Comment Re: But will it hold? (Score 2) 138

You mean not sufficient for politicians?

The uncertain future of Yucca Mountain places plans for spent nuclear fuel in the United States at a crossroads.

Yucca Mt. was a political construct from start to finish, and was NEVER a serious consideration by those in power. What left the US at a crossroads was about 20 years ago when every temporary nuclear storage facility in the US was at capacity, and nothing was done about other than this Yucca Mt. fiction.

I think the solution to the energy crisis is never going to be solved with more nuke plants (though that may help reduce the waste problem... but with more deadly longer, more concentrated waste), but with laws that require every new structure built, residential, commercial, industrial, to create and provide a certain percentage of its own power cleanly.

One of the problems is that the nuclear industry is large and powerful. There are a lot of people employed there that would be happy to continue living in the lie that nuclear energy is cheap and clean and have waste buried everywhere as long as they can keep their career. Its ludicrous. We have myriad energy solutions now... and in fact most are at parity with the cost of nuclear power (if you're honest about it, and include government R&D and subsidies in the cost).

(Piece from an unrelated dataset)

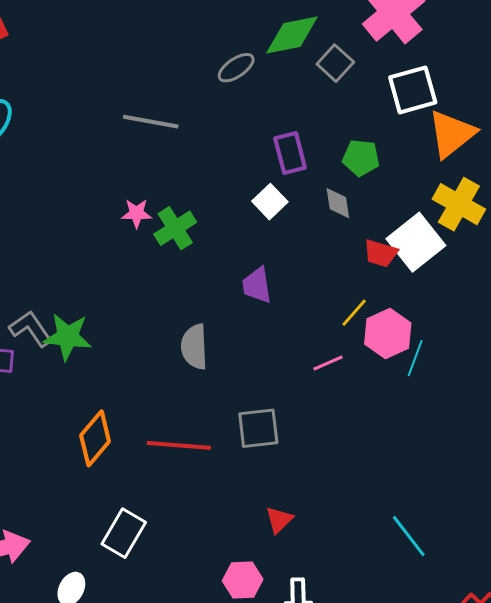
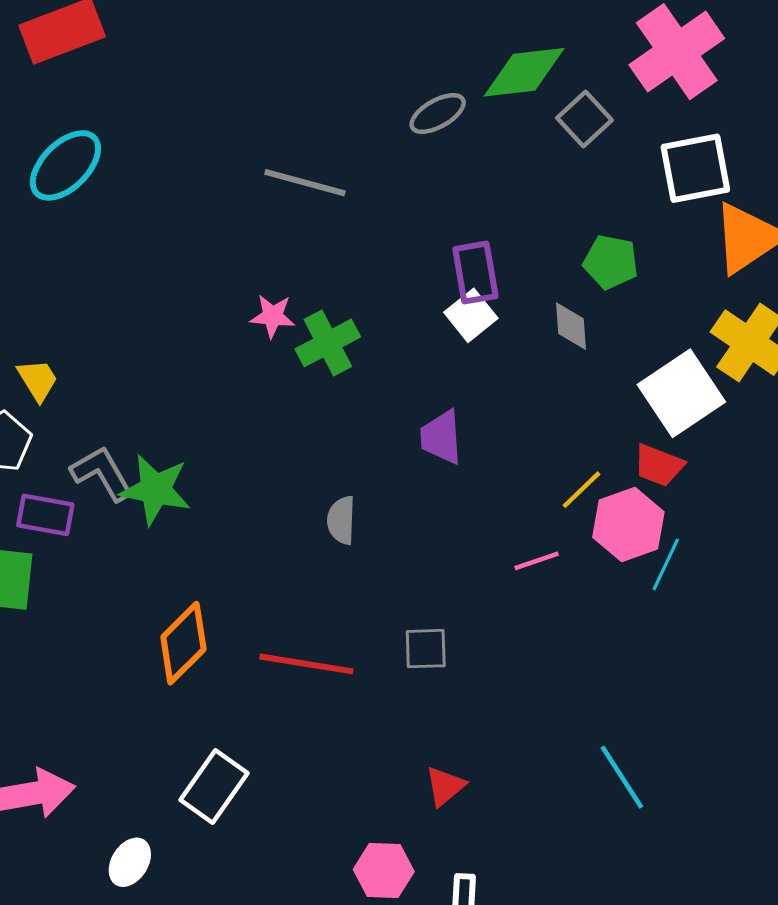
purple rectangle: (290, 153) -> (475, 273), moved
red trapezoid: (381, 253) -> (659, 465), moved
gray semicircle: (194, 347) -> (341, 520), size x0.7
gray square: (258, 428) -> (426, 649), size x0.7
cyan line: (409, 536) -> (622, 777), moved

With the aging reactors we now have, I think we can expect another nuclear incident, perhaps not Fukishima scale, probably 3 Mile Island scale, but terrifying nonetheless to residents local to incident.

Comment Re:WebM uses MKV (Score 2) 313

I'd like to know what the point of DivX is... in 2014. There was a war between the patent encumbered DivX and its OSS rival, XviD... XviD won, but manufacturers didn't notice. Now we have the mp4v and h.264 (x264) codecies... DivX/XviD is inferior, as is its 20 year old favorite wrapper, avi. I have been noticing, finally, that XviD is ever so slowly being replaced with mp4/mp4 and mp4/mkv. There is some rivalry now between mp4/mkv/mp4 and wmv9/wmv... but 264/mp4 has been adopted by the Internet, so I can only assume the momentum in wmv9 is purely a Microsoft fiction, that no one really uses it by choice. Anyway, my crappy point is no one cares about a DivX logo on anything anymore... SRLY.

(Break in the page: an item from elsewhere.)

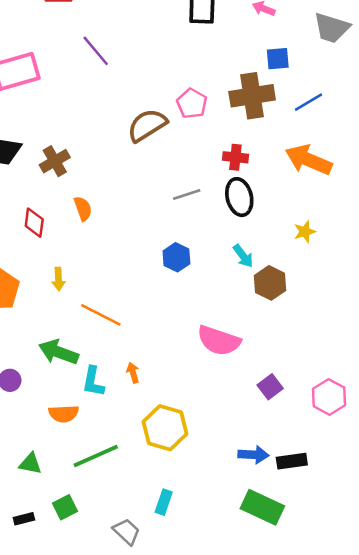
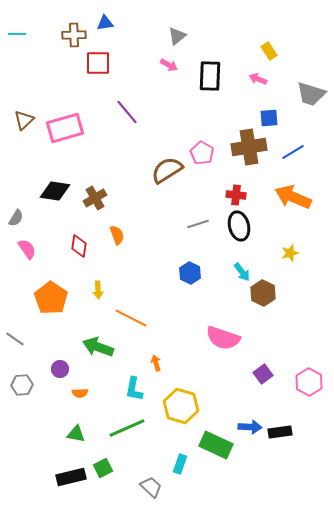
cyan L-shape: (93, 382) -> (134, 389), moved
orange semicircle: (64, 414) -> (80, 393), moved, size x0.7
green rectangle: (262, 507) -> (216, 445), moved
black rectangle: (24, 519) -> (71, 477), size x1.8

Comment Re:100 Year old (Score 1) 81

1914 is not the 19th century....

If I drive an entirely rebuilt-from-new-materials last month classic 1967-9 muscle car, I suppose you'll say I'm driving a 21st century automobile. I could be wrong, but I think all the computers sold commercially today and for the forseeable future are in fact 20th century computers, regardless of the date of manufacture. A computer built in 1914 is not necessarily a 20th century computer, and your point is, in fact, irrelevant. But the links are cool, thx.